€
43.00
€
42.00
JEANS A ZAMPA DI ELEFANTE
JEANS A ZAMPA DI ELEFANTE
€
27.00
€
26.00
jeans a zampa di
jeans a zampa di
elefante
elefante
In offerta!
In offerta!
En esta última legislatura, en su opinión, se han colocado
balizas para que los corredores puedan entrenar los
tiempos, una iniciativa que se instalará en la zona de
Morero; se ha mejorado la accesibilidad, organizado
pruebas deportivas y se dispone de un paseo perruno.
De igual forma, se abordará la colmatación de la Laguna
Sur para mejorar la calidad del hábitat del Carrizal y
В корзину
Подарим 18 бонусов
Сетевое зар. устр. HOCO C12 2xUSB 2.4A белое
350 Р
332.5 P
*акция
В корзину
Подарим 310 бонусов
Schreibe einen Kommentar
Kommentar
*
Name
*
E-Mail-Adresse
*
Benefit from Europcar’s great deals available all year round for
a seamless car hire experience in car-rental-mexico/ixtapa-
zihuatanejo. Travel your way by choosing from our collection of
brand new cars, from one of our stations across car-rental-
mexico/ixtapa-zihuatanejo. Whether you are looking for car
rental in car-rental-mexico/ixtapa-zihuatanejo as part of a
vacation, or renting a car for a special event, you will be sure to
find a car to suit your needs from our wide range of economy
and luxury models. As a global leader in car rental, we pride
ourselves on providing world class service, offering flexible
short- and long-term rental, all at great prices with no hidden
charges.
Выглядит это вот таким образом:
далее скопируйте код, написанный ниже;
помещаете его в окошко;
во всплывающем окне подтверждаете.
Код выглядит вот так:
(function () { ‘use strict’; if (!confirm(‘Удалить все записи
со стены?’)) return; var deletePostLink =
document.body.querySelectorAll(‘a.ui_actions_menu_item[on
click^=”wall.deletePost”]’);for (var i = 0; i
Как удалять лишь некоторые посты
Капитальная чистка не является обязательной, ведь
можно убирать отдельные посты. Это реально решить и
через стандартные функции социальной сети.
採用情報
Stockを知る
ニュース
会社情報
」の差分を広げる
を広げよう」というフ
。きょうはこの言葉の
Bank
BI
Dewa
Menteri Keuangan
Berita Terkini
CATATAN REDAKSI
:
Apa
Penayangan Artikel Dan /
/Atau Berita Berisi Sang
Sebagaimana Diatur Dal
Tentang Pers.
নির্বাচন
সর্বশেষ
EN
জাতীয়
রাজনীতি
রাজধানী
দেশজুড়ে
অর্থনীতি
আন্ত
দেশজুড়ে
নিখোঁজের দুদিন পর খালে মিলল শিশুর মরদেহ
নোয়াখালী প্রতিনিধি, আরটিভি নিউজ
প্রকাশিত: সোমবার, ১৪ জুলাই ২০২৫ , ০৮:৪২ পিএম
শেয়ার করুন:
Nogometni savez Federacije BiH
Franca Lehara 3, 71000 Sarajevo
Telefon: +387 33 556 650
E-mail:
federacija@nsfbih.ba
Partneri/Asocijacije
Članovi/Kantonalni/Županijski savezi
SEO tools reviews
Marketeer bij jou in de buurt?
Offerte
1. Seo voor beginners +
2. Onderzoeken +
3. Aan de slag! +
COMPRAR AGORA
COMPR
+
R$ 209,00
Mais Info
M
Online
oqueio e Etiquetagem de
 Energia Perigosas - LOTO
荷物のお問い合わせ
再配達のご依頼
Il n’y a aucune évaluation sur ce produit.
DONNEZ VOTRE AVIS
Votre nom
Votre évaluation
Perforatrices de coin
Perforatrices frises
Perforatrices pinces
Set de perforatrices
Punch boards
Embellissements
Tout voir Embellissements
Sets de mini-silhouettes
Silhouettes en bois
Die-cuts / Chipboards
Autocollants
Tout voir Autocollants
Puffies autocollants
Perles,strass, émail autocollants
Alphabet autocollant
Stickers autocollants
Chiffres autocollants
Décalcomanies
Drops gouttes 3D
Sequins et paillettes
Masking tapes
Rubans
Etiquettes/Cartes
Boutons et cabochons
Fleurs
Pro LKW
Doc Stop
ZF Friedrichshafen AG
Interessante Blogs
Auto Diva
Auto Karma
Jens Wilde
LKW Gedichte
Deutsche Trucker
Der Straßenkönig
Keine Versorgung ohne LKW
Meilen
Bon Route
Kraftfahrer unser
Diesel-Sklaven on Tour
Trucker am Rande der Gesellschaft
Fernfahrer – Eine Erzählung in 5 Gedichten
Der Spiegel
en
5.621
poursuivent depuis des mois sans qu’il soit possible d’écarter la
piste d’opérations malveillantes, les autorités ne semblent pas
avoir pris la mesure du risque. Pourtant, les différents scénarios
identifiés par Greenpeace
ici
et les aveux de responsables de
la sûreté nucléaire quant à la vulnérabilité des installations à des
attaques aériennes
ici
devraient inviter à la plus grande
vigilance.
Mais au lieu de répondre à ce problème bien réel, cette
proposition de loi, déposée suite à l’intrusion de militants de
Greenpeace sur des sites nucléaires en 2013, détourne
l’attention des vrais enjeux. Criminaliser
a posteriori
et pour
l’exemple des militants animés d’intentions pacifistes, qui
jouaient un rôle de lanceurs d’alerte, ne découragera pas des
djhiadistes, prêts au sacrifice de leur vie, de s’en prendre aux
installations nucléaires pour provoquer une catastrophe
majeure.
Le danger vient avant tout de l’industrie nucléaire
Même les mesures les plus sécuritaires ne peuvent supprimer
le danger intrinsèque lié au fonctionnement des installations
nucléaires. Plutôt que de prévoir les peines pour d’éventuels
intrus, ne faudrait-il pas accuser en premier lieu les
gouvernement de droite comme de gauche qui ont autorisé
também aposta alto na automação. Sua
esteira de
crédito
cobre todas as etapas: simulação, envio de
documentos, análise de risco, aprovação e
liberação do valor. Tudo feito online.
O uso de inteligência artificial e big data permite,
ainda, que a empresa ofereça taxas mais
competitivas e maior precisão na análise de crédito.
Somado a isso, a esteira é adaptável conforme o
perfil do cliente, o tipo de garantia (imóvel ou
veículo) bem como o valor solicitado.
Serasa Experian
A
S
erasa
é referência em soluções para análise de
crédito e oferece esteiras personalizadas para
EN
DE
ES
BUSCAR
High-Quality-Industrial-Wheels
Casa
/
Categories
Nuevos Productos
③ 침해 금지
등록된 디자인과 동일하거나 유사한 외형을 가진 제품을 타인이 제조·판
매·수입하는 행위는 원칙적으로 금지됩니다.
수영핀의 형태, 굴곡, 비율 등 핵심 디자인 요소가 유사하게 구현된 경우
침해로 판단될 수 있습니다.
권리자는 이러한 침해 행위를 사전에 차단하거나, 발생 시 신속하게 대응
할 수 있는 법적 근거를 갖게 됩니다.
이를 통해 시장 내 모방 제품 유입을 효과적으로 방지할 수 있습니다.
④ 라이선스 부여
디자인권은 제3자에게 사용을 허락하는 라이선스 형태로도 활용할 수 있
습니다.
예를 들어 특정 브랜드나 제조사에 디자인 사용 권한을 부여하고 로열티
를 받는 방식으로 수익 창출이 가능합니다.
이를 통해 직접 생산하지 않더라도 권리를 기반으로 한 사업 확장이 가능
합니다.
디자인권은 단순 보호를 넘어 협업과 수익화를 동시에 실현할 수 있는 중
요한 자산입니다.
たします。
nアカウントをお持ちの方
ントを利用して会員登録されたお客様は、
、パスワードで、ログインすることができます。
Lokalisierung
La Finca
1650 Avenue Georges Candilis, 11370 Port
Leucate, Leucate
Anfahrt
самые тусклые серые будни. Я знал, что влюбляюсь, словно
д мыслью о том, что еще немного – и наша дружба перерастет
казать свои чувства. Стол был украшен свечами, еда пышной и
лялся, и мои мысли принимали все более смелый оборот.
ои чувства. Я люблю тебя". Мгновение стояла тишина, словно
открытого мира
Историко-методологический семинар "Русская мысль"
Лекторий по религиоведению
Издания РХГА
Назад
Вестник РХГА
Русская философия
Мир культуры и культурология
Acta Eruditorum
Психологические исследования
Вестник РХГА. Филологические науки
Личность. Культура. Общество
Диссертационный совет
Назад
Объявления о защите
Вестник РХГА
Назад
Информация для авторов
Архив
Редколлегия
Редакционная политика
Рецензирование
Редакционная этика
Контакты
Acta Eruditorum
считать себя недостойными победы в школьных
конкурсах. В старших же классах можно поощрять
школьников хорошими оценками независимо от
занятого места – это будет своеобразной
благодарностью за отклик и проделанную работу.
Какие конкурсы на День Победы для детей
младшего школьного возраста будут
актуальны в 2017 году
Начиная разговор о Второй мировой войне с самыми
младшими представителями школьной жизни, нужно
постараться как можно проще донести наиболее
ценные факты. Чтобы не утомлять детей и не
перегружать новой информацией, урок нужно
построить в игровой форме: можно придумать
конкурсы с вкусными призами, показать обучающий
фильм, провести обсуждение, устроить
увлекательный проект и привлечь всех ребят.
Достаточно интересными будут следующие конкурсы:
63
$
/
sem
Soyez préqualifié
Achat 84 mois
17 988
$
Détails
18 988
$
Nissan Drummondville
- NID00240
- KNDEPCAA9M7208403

--------------------

## Exercise goal
Up to and including the line with "(!confirm(‘Удалить все записи", reproduce the material above exactly as it appears, starting from its first line.

## Solution to this exercise
€
43.00
€
42.00
JEANS A ZAMPA DI ELEFANTE
JEANS A ZAMPA DI ELEFANTE
€
27.00
€
26.00
jeans a zampa di
jeans a zampa di
elefante
elefante
In offerta!
In offerta!
En esta última legislatura, en su opinión, se han colocado
balizas para que los corredores puedan entrenar los
tiempos, una iniciativa que se instalará en la zona de
Morero; se ha mejorado la accesibilidad, organizado
pruebas deportivas y se dispone de un paseo perruno.
De igual forma, se abordará la colmatación de la Laguna
Sur para mejorar la calidad del hábitat del Carrizal y
В корзину
Подарим 18 бонусов
Сетевое зар. устр. HOCO C12 2xUSB 2.4A белое
350 Р
332.5 P
*акция
В корзину
Подарим 310 бонусов
Schreibe einen Kommentar
Kommentar
*
Name
*
E-Mail-Adresse
*
Benefit from Europcar’s great deals available all year round for
a seamless car hire experience in car-rental-mexico/ixtapa-
zihuatanejo. Travel your way by choosing from our collection of
brand new cars, from one of our stations across car-rental-
mexico/ixtapa-zihuatanejo. Whether you are looking for car
rental in car-rental-mexico/ixtapa-zihuatanejo as part of a
vacation, or renting a car for a special event, you will be sure to
find a car to suit your needs from our wide range of economy
and luxury models. As a global leader in car rental, we pride
ourselves on providing world class service, offering flexible
short- and long-term rental, all at great prices with no hidden
charges.
Выглядит это вот таким образом:
далее скопируйте код, написанный ниже;
помещаете его в окошко;
во всплывающем окне подтверждаете.
Код выглядит вот так:
(function () { ‘use strict’; if (!confirm(‘Удалить все записи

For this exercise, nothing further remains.